(Dataset entries)
════════

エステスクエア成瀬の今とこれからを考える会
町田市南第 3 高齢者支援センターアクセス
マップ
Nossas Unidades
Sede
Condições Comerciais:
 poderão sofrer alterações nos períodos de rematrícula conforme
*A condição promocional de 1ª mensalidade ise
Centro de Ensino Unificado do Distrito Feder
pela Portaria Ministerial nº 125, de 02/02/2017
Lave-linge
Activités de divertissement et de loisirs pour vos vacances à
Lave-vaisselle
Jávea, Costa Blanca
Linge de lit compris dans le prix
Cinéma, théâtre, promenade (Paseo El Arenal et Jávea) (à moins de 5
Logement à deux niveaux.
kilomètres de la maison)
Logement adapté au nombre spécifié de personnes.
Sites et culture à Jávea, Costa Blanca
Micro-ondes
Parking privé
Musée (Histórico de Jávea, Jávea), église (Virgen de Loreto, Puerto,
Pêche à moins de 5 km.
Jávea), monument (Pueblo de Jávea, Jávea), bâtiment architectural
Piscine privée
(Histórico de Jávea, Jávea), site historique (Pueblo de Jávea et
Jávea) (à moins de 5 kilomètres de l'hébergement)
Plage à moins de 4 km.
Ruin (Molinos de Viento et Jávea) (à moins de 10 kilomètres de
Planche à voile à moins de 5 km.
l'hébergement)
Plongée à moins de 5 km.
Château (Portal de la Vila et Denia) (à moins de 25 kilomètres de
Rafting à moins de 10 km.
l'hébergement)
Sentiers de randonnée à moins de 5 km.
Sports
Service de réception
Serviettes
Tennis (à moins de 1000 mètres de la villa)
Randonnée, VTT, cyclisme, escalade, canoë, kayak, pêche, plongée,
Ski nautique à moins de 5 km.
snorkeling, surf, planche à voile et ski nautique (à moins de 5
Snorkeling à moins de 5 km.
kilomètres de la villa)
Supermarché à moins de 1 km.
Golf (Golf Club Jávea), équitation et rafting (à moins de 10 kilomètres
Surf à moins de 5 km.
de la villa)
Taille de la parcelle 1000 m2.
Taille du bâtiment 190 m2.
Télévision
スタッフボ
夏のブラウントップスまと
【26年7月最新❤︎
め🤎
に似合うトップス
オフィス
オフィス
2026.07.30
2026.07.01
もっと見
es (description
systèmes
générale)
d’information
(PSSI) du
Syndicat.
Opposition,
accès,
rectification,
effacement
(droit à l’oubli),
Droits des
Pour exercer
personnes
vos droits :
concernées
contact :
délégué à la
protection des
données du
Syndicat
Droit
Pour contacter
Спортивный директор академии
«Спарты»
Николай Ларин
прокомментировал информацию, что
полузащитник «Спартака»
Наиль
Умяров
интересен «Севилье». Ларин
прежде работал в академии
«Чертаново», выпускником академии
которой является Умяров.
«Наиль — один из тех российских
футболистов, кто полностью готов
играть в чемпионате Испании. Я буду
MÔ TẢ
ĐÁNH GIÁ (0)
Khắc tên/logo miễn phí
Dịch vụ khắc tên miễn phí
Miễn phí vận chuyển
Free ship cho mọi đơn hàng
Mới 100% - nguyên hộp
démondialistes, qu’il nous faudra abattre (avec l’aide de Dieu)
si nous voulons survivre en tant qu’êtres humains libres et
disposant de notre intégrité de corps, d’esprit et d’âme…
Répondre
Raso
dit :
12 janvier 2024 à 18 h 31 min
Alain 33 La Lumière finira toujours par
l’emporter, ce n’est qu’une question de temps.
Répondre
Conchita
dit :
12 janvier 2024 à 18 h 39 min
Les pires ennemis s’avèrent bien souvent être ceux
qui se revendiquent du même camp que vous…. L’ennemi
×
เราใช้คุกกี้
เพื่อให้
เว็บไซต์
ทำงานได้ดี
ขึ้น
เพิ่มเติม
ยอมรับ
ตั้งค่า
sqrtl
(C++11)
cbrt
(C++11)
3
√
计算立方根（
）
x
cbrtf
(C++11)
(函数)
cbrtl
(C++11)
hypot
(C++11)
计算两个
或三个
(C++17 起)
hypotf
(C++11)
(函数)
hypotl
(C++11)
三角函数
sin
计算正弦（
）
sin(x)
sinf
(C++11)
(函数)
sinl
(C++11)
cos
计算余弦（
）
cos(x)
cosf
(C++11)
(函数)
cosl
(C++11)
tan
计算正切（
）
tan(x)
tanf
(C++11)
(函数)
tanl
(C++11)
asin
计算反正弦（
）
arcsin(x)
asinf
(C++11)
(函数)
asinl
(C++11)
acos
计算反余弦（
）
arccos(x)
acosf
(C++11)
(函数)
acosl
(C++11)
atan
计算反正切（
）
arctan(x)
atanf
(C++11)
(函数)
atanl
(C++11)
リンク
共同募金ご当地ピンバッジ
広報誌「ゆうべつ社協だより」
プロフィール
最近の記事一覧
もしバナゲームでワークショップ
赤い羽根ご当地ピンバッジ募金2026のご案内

════════

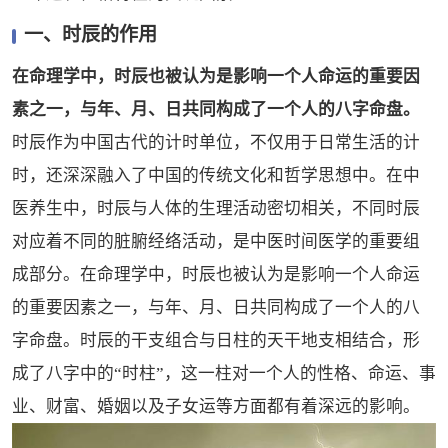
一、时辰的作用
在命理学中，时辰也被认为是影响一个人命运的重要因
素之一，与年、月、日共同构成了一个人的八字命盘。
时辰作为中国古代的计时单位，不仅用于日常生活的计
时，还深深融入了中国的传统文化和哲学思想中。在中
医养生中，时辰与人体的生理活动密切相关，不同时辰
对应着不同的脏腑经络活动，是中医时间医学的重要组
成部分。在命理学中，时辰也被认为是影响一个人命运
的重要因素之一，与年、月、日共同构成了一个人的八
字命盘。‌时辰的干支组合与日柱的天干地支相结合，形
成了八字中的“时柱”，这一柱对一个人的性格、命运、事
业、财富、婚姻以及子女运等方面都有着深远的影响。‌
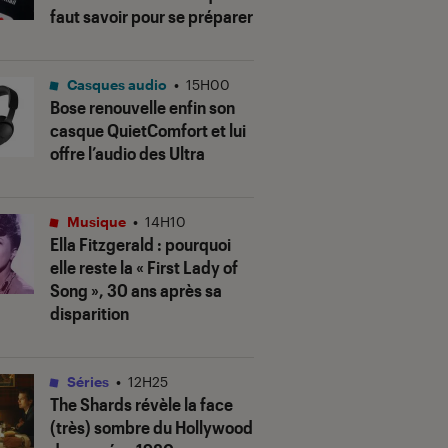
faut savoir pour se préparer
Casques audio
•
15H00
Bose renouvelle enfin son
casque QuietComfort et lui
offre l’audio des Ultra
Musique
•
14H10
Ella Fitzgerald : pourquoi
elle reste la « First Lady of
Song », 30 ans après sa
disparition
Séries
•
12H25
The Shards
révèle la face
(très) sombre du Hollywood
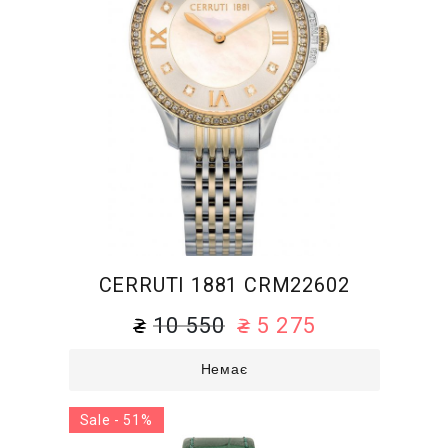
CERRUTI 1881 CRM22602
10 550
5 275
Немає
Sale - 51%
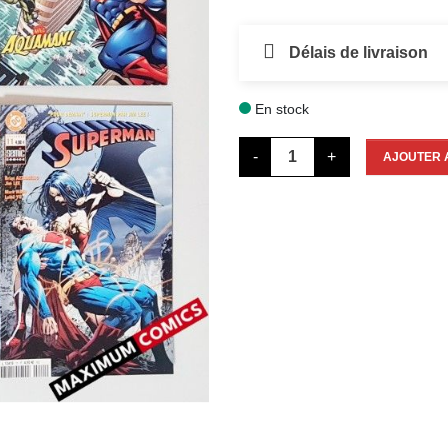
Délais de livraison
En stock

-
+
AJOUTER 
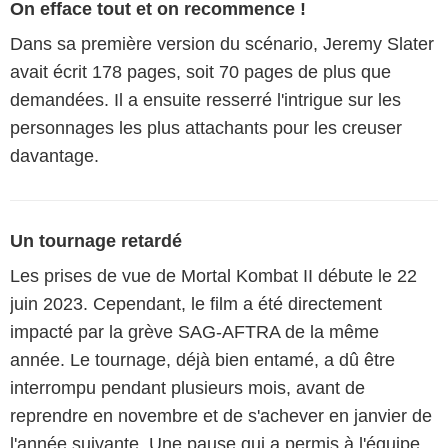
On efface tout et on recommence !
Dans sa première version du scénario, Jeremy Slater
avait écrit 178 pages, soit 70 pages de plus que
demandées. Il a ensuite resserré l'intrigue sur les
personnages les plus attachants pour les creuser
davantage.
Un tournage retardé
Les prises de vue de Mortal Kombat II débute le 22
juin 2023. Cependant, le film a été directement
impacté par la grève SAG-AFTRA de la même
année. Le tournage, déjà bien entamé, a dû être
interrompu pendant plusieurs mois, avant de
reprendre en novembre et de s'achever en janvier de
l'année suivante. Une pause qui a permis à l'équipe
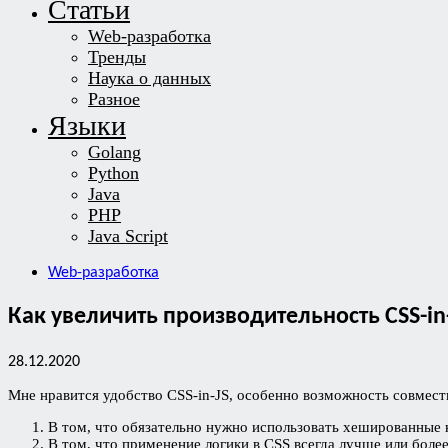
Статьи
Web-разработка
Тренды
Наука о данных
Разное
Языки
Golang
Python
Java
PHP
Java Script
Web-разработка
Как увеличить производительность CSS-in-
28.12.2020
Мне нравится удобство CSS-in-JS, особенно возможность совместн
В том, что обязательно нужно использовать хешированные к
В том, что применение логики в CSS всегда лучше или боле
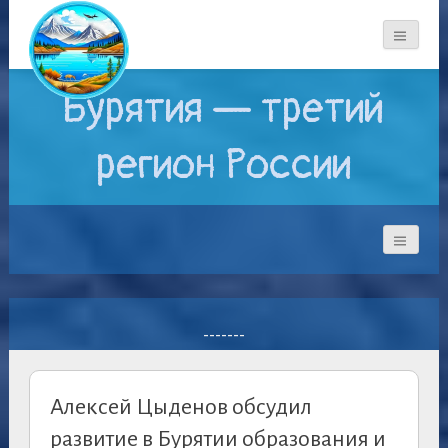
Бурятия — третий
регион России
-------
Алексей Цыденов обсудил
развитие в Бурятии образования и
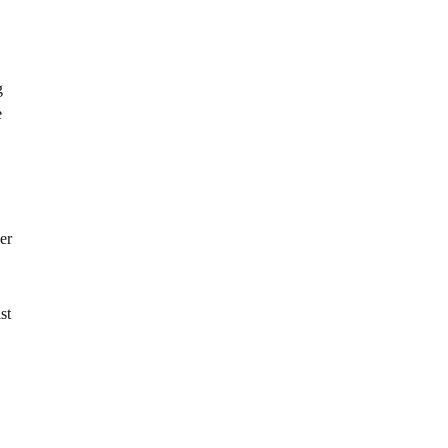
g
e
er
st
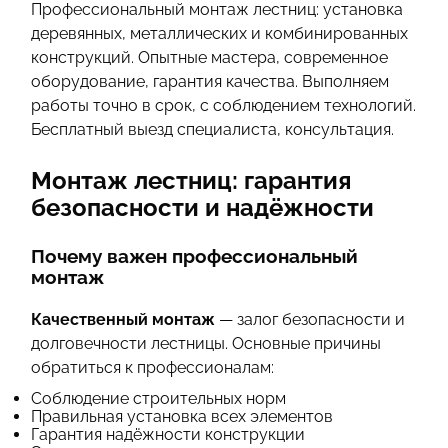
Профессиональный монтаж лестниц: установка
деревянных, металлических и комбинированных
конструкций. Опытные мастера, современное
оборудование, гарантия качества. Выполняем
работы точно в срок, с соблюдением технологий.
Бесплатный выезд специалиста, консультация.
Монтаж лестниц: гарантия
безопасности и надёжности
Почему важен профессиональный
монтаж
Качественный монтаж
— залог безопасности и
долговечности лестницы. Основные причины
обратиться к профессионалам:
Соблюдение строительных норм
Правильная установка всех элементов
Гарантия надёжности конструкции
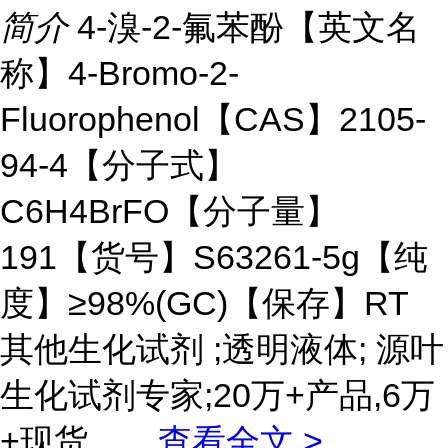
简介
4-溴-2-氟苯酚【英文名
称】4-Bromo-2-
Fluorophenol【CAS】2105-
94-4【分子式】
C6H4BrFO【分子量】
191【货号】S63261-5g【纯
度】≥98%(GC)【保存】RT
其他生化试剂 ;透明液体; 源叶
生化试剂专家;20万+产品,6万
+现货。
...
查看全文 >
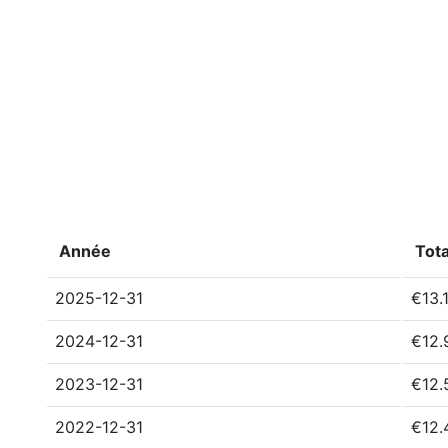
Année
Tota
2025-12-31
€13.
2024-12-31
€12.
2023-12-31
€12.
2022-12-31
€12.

════════

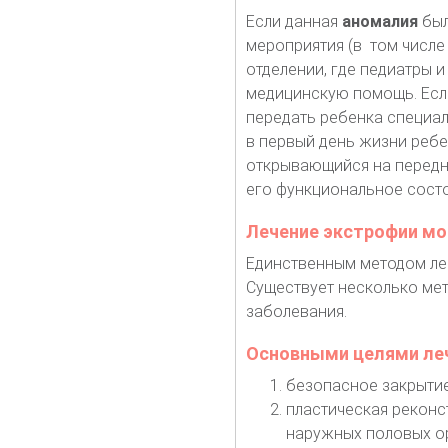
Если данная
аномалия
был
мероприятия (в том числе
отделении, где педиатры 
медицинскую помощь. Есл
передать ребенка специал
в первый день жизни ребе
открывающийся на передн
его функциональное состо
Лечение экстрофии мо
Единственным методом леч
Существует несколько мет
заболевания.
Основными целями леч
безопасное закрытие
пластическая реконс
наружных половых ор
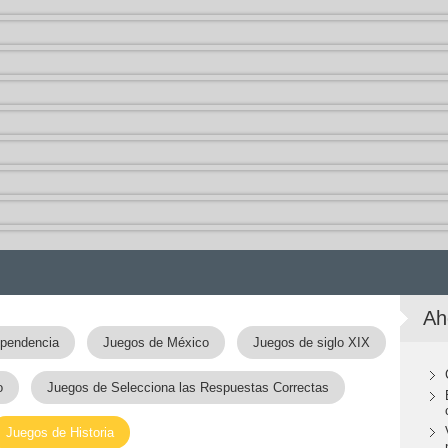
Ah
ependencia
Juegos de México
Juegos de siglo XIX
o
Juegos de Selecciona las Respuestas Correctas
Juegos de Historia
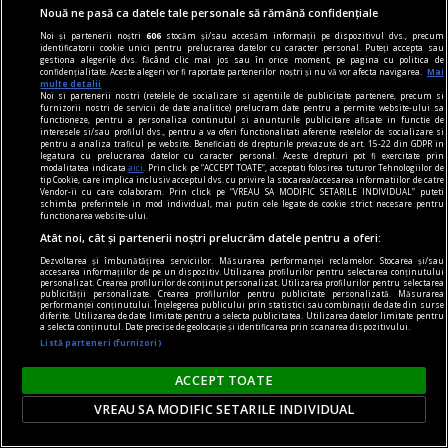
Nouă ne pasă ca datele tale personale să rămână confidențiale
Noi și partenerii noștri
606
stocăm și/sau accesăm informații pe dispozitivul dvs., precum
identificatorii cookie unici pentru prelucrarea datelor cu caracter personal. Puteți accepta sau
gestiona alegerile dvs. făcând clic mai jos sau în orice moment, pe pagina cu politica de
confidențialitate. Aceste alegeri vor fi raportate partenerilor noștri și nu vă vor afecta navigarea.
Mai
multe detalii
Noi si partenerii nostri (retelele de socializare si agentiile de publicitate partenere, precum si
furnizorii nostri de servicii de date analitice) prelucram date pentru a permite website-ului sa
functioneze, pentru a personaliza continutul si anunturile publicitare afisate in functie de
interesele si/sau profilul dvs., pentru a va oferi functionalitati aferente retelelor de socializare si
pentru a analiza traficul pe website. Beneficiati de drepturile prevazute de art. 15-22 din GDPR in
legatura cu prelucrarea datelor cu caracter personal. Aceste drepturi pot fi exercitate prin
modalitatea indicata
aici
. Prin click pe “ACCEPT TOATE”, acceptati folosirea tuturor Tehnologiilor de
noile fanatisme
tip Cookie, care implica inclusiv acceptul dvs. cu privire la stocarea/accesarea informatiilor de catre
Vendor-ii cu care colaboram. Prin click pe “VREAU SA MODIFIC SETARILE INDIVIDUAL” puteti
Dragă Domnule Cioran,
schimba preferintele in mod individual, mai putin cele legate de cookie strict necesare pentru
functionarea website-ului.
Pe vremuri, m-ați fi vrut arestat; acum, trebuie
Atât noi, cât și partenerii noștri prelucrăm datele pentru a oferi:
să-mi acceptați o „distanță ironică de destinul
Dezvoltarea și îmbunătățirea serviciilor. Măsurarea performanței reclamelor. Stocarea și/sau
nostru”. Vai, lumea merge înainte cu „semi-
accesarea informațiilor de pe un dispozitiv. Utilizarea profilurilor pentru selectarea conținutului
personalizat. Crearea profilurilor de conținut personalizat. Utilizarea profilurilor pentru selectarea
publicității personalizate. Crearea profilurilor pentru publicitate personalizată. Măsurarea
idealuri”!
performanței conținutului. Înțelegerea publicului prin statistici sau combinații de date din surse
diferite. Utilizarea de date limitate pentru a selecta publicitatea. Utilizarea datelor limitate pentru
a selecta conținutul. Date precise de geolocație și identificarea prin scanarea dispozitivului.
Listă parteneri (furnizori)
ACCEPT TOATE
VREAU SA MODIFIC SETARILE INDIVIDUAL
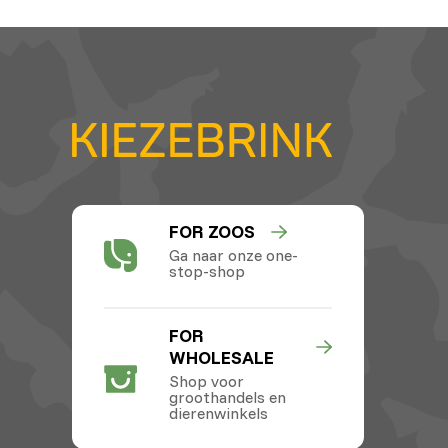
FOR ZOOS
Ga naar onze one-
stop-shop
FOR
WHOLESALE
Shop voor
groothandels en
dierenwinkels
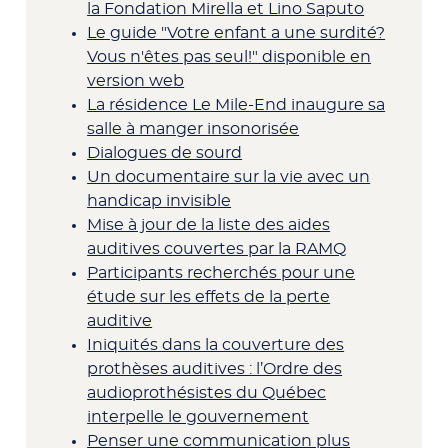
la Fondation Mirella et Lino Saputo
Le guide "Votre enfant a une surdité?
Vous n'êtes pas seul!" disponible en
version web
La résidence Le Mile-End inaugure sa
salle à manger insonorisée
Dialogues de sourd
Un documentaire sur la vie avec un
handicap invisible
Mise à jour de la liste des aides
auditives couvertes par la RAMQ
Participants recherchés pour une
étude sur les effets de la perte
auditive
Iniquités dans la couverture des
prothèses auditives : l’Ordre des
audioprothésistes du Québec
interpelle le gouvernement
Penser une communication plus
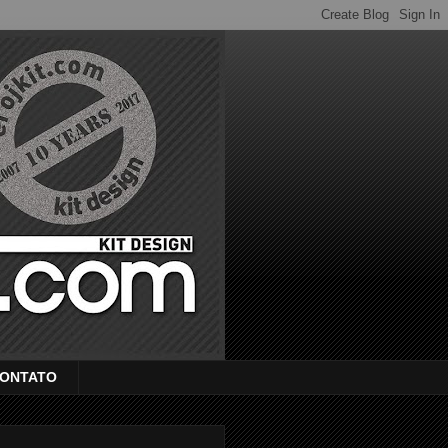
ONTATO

════════

> EXERCISE REQUIREMENTS:
Check each line of the records above for the string "selectarea", and report every line that has it.

> RESPONSE TO THIS TASK:
accesarea informațiilor de pe un dispozitiv. Utilizarea profilurilor pentru selectarea conținutului
personalizat. Crearea profilurilor de conținut personalizat. Utilizarea profilurilor pentru selectarea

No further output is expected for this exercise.